--- Data records Enclosed Below ---
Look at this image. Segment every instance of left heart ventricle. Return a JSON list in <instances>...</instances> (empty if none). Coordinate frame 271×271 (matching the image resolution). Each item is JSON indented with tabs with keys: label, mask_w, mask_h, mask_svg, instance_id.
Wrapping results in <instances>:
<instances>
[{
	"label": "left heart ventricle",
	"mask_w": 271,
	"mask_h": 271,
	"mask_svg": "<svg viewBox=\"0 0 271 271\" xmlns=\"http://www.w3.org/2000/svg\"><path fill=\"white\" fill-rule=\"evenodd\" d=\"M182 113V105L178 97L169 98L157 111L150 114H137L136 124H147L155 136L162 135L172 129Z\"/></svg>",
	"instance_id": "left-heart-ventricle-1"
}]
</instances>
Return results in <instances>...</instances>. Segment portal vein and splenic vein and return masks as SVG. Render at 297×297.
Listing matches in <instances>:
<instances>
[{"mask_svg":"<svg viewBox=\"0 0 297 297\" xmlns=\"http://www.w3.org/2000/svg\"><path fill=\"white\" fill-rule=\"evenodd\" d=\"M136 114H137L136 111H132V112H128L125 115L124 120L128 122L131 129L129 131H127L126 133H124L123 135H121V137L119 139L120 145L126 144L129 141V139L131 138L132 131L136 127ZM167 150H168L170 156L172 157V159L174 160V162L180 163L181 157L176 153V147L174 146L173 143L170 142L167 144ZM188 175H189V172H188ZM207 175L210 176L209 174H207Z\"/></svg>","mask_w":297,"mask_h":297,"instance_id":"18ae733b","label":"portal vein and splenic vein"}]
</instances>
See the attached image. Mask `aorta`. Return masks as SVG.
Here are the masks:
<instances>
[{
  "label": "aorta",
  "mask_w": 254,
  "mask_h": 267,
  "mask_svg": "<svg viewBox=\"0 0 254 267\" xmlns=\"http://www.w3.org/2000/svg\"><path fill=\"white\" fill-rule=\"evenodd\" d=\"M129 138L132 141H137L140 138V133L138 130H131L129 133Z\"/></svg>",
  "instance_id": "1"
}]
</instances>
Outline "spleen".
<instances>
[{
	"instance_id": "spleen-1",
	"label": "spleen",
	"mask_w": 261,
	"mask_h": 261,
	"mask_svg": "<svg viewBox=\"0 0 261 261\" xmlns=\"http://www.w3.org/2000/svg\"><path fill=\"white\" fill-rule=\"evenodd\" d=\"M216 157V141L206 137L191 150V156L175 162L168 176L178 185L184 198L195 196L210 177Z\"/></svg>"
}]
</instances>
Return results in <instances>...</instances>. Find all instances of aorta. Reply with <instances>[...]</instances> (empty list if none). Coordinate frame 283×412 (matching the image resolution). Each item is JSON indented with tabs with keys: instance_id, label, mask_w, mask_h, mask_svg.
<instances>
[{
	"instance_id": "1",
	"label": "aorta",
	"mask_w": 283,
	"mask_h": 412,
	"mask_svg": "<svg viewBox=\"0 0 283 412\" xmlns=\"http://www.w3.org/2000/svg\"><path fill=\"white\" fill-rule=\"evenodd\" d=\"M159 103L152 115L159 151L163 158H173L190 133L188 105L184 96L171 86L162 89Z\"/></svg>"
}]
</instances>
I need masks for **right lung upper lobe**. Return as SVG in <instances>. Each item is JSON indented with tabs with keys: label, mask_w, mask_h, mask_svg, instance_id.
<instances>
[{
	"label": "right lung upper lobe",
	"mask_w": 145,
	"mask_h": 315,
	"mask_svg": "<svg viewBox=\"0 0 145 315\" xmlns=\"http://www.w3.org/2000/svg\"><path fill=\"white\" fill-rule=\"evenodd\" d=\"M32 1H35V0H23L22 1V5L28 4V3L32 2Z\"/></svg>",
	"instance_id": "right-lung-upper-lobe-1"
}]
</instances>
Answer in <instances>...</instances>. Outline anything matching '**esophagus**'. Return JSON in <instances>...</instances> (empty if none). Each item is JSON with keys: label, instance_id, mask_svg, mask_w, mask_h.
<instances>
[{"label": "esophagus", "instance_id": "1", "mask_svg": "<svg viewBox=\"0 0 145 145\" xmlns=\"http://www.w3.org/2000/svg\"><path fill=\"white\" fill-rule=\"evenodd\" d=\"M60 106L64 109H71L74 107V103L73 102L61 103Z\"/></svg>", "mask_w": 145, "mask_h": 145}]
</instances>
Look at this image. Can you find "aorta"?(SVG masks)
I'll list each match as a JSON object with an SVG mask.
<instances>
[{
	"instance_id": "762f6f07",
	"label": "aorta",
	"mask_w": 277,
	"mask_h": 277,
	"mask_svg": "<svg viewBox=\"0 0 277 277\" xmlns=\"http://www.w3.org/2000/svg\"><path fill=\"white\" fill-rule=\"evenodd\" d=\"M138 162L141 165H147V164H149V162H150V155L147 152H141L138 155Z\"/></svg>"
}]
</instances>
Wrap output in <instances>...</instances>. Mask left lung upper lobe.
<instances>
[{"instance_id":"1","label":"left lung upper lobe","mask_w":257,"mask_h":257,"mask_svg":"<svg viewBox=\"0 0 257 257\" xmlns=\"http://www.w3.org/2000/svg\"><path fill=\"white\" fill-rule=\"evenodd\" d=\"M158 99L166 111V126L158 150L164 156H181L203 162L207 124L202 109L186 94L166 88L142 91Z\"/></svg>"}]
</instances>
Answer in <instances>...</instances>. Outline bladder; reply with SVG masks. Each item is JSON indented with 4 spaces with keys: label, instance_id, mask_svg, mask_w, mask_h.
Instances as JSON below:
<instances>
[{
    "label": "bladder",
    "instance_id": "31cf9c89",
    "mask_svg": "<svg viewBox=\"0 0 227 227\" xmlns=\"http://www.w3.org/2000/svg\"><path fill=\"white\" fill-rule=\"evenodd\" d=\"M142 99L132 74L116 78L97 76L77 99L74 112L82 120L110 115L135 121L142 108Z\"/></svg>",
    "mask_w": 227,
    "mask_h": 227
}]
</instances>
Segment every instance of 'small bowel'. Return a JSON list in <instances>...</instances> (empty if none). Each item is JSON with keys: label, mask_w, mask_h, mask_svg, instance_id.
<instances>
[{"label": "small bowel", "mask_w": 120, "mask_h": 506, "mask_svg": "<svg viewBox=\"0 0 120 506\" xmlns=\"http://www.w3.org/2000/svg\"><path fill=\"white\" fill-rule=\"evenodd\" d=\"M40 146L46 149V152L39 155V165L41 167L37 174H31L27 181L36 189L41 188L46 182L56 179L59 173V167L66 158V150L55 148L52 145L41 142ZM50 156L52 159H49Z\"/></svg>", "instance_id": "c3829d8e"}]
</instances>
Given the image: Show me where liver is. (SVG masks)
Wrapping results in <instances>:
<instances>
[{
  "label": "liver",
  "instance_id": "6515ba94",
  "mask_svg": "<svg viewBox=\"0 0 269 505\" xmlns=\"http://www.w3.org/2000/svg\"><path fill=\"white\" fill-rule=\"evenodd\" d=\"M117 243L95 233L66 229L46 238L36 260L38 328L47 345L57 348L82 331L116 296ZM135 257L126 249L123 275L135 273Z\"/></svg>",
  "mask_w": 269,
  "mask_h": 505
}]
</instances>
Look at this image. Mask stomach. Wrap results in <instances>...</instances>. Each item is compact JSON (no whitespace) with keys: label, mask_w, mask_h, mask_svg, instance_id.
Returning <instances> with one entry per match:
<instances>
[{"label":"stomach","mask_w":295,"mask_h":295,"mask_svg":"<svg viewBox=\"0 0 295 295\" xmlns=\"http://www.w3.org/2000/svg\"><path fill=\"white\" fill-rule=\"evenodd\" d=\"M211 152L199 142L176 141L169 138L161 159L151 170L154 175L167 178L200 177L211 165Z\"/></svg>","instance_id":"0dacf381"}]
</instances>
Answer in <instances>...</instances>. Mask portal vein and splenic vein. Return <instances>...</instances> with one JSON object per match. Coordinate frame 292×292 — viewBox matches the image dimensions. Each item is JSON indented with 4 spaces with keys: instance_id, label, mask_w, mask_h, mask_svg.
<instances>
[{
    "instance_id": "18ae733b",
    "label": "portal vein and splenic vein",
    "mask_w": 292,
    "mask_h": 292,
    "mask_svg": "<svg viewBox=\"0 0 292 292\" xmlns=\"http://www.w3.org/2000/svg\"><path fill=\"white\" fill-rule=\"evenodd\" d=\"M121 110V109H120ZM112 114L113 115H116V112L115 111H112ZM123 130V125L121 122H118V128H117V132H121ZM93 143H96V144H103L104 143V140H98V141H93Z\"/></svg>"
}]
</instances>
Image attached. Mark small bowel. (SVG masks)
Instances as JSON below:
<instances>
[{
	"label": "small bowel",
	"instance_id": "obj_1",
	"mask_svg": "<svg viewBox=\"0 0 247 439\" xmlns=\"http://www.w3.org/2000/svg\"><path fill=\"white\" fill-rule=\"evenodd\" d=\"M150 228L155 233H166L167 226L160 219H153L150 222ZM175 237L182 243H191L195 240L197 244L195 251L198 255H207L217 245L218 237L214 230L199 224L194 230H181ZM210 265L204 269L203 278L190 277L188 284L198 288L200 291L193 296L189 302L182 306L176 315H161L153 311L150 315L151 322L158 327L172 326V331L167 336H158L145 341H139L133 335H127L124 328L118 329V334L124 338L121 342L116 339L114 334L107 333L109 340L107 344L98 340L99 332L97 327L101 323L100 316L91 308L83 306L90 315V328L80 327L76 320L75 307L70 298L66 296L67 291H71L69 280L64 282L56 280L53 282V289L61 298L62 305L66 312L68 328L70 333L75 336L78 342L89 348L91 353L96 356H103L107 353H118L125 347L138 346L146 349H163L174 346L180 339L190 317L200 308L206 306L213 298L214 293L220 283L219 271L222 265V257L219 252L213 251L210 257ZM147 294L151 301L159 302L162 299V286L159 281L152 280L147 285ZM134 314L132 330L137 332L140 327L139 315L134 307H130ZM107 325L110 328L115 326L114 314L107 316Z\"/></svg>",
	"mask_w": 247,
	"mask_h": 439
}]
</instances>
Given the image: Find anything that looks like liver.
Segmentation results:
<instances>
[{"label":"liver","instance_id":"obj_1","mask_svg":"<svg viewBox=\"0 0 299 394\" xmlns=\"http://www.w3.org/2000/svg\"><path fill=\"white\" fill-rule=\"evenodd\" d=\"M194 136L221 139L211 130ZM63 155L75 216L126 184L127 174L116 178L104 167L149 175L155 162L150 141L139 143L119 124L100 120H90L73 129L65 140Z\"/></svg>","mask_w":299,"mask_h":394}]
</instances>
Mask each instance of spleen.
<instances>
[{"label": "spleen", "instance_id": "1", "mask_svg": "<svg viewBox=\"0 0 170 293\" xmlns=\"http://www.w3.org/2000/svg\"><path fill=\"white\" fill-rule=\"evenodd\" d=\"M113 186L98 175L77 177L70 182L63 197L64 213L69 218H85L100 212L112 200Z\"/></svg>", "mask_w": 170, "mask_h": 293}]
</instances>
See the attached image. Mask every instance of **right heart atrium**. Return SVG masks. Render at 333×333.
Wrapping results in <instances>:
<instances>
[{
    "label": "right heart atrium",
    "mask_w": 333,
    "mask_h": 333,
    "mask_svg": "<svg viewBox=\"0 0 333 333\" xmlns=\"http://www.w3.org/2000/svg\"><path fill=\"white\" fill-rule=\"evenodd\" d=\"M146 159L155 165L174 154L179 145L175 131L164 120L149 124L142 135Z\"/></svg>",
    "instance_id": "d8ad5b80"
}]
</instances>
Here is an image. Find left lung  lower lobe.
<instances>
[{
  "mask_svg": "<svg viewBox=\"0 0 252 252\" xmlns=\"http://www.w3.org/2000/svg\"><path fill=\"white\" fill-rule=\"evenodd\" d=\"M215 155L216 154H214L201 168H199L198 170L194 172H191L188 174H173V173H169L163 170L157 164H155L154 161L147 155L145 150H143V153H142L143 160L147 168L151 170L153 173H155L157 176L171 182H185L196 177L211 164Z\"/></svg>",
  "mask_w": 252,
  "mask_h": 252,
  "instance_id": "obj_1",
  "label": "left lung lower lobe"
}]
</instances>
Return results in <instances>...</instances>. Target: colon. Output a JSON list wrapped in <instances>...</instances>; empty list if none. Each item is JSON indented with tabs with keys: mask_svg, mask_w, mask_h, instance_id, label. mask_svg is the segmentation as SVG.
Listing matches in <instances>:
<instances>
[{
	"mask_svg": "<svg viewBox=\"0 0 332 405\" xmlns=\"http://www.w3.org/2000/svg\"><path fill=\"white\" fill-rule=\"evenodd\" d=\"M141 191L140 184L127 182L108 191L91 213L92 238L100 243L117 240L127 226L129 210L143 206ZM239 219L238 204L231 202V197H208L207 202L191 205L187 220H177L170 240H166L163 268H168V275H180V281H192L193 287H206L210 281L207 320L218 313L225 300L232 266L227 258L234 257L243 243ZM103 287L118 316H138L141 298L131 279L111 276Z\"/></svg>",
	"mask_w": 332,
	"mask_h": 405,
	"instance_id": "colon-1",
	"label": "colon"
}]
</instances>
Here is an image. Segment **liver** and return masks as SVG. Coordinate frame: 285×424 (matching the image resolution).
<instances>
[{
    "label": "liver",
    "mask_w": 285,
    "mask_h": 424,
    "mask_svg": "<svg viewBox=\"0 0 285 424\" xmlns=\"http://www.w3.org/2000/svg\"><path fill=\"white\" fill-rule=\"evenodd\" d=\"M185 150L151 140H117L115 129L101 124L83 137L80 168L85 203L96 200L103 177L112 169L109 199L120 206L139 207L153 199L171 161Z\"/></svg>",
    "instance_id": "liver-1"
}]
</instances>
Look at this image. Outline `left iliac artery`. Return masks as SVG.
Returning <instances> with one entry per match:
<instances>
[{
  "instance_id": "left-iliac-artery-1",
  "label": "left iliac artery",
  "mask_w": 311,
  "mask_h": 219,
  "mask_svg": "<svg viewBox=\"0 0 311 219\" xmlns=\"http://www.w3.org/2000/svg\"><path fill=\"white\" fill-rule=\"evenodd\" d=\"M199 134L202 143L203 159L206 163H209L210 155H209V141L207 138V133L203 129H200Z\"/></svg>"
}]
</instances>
--- End of Enclosed Data records ---
Beginning with the line that contains "Look at this image. Outline", return every line through the end of the data above, exactly as written.

Answer to this exercise >>
Look at this image. Outline `left iliac artery`. Return masks as SVG.
Returning <instances> with one entry per match:
<instances>
[{
  "instance_id": "left-iliac-artery-1",
  "label": "left iliac artery",
  "mask_w": 311,
  "mask_h": 219,
  "mask_svg": "<svg viewBox=\"0 0 311 219\" xmlns=\"http://www.w3.org/2000/svg\"><path fill=\"white\" fill-rule=\"evenodd\" d=\"M199 134L202 143L203 159L206 163H209L210 155H209V141L207 138V133L203 129H200Z\"/></svg>"
}]
</instances>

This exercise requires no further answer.